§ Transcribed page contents
BEGIN

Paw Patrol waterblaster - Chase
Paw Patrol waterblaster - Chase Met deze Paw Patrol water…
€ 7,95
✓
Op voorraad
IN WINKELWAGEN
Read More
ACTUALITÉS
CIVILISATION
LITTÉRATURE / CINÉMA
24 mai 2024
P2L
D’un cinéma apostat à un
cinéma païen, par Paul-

END
BEGIN

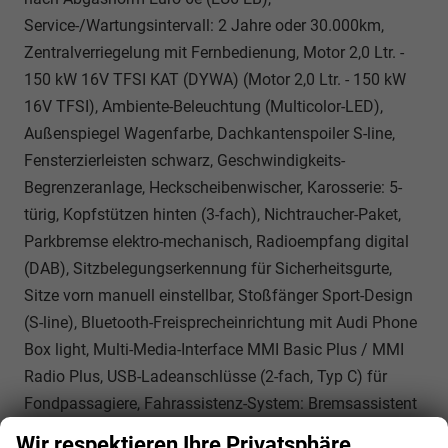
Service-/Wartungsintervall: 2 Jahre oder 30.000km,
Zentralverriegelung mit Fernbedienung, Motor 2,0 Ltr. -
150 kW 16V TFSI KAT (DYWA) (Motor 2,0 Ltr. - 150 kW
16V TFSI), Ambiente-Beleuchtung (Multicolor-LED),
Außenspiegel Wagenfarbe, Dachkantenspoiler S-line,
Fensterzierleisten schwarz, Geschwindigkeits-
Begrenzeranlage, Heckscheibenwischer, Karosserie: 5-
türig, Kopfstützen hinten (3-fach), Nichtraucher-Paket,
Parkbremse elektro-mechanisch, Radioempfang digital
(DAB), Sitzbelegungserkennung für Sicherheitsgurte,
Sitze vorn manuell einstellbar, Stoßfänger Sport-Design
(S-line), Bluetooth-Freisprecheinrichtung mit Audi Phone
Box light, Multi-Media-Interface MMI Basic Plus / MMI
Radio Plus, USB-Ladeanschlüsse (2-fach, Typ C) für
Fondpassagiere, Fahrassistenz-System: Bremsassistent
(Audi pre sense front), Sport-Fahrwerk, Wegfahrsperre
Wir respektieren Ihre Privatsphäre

END
BEGIN

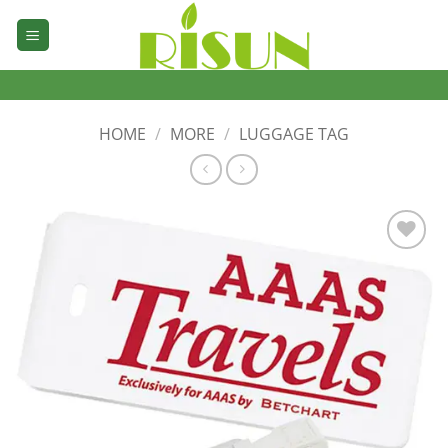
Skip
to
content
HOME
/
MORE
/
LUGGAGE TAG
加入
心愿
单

END

§ Task prompt
Look through the entries above and quote exactly the lines from the line with "Außenspiegel Wagenfarbe, Dachkantenspoiler" to the line with "Parkbremse elektro-mechanisch, Radioempfang", counting both of those lines.

§ Solution to this problem
Außenspiegel Wagenfarbe, Dachkantenspoiler S-line,
Fensterzierleisten schwarz, Geschwindigkeits-
Begrenzeranlage, Heckscheibenwischer, Karosserie: 5-
türig, Kopfstützen hinten (3-fach), Nichtraucher-Paket,
Parkbremse elektro-mechanisch, Radioempfang digital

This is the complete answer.